Retentive Encopresis

  • Functional encopresis (3-5% of referrals) involves involuntary/voluntary stool accidents.
  • Usually linked to constipation, but not always.

Influence of Physiological Variables

  • Physiological variables are major contributing factors to behavior problems.
  • Physiological issues influence, but aren't the only reason for, presenting behaviors.
  • Stomach pain might be the reason to miss school, and reinforcement occurs, like avoiding activities.

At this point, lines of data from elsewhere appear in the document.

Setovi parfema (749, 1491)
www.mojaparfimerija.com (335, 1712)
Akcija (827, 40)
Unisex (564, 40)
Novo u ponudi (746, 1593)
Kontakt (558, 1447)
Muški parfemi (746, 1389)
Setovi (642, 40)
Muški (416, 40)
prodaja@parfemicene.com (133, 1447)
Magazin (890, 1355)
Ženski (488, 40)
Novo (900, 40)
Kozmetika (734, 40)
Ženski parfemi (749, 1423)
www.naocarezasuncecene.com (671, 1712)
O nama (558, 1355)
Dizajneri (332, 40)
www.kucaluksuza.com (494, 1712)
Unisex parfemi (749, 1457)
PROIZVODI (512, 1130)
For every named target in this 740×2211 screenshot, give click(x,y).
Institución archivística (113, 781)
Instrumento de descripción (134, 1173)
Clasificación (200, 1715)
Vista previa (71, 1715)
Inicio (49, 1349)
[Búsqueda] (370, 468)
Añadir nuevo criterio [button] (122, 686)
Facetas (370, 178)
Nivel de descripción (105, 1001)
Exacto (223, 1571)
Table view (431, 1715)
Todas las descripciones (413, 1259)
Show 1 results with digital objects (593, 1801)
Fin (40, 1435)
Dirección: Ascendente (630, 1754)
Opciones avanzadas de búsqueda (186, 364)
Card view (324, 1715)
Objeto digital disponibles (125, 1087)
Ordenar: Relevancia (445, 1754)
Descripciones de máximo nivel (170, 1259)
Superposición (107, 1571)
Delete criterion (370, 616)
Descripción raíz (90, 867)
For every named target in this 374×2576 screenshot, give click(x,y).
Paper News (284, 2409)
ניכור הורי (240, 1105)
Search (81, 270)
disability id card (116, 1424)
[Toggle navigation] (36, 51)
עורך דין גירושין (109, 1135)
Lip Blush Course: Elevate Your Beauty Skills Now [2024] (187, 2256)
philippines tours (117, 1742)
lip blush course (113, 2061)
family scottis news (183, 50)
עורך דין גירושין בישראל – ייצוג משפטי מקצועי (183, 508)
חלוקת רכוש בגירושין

Influence of Behavioral Variables on Child Medical Problems

  • Biofeedback treatments involve training patients to control physiological processes to improve their health.
  • Biofeedback training improves health, and health is improved.

Nocturnal Enuresis

  • Repeated bedwetting. Usually at least two times a week, for three or more months.
  • Commonly seen in first-grade.

Treatment for Nocturnal Enuresis

  • Medication is common but may have side effects.
  • Urine alarm systems are often a solution.
  • Pairing alarms to bladder activation can lead to improved control.

Contextual Variables

  • Aspects like doctor-patient communication, and patient compliance—are central to treatment.
  • Includes factors beyond the specific medical condition.

Treatment Adherence

  • Patient nonadherence is frequent in any medical setting.
  • Factors such as patient/caregiver concerns, clinician traits, treatment complexity, need for social support, and clinician-patient rapport influence outcomes.
  • Includes aspects such as rewards, incentives, prompting, health education, and monitoring.